§ DATA FOR ANALYSIS
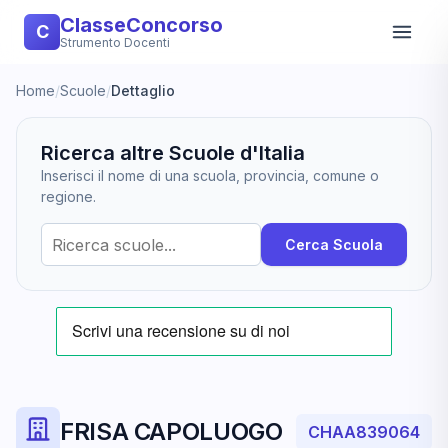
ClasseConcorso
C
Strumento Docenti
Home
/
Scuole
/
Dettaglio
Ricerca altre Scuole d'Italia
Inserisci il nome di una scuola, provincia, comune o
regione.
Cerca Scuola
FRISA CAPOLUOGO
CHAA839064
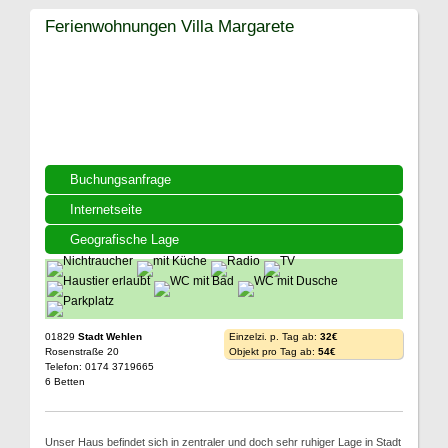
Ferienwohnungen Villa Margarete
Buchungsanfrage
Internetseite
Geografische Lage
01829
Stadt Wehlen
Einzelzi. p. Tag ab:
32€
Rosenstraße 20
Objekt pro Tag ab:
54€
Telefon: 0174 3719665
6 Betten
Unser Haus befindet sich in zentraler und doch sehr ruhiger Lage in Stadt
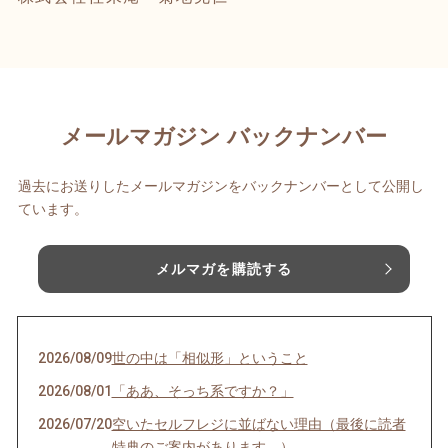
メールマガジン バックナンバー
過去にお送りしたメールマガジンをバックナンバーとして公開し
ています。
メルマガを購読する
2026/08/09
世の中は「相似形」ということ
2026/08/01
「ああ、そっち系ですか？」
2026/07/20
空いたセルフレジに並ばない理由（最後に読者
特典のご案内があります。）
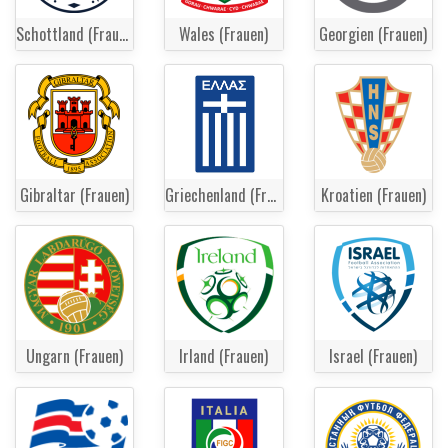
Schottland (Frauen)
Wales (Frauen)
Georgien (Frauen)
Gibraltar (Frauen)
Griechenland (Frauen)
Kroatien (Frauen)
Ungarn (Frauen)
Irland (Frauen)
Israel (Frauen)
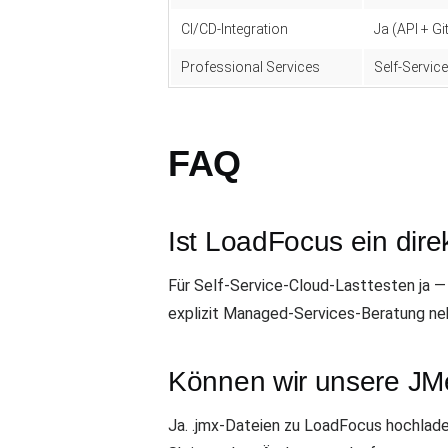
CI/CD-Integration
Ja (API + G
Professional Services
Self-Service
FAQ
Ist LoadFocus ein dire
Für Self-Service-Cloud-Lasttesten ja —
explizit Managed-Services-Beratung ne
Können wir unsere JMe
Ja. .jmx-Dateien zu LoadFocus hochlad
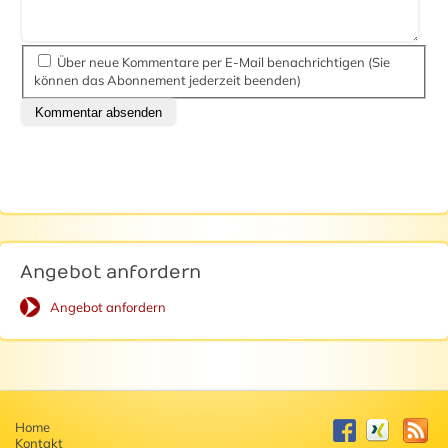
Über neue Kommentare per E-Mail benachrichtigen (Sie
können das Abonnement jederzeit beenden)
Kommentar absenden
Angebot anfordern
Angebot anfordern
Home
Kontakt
* * *
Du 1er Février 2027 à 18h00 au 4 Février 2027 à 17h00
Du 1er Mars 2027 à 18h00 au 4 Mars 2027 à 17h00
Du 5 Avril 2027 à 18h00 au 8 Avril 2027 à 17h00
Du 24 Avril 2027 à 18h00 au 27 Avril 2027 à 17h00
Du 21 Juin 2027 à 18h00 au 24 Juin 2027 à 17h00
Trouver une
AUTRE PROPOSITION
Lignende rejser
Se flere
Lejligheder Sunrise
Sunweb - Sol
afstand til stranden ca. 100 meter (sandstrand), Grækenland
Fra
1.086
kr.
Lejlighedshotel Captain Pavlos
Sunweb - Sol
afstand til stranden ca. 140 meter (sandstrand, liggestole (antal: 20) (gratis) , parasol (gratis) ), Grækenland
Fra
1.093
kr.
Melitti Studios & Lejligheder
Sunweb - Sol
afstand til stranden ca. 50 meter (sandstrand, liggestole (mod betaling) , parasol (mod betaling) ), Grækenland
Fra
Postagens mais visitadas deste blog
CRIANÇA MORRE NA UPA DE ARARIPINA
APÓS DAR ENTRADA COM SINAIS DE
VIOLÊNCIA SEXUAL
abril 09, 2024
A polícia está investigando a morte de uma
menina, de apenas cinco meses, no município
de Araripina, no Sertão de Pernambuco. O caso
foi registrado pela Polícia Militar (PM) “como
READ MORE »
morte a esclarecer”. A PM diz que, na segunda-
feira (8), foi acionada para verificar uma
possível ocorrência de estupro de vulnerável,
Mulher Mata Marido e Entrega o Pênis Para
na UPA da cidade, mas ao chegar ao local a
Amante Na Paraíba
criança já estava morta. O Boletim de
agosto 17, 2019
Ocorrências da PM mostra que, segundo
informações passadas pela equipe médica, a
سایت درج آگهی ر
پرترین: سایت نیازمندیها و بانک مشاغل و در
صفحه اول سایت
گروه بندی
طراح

§ ASSIGNED TASK
Collect the lines of the data that carry the word "meter".

§ FINISHED EXERCISE
afstand til stranden ca. 100 meter (sandstrand), Grækenland
afstand til stranden ca. 140 meter (sandstrand, liggestole (antal: 20) (gratis) , parasol (gratis) ), Grækenland
afstand til stranden ca. 50 meter (sandstrand, liggestole (mod betaling) , parasol (mod betaling) ), Grækenland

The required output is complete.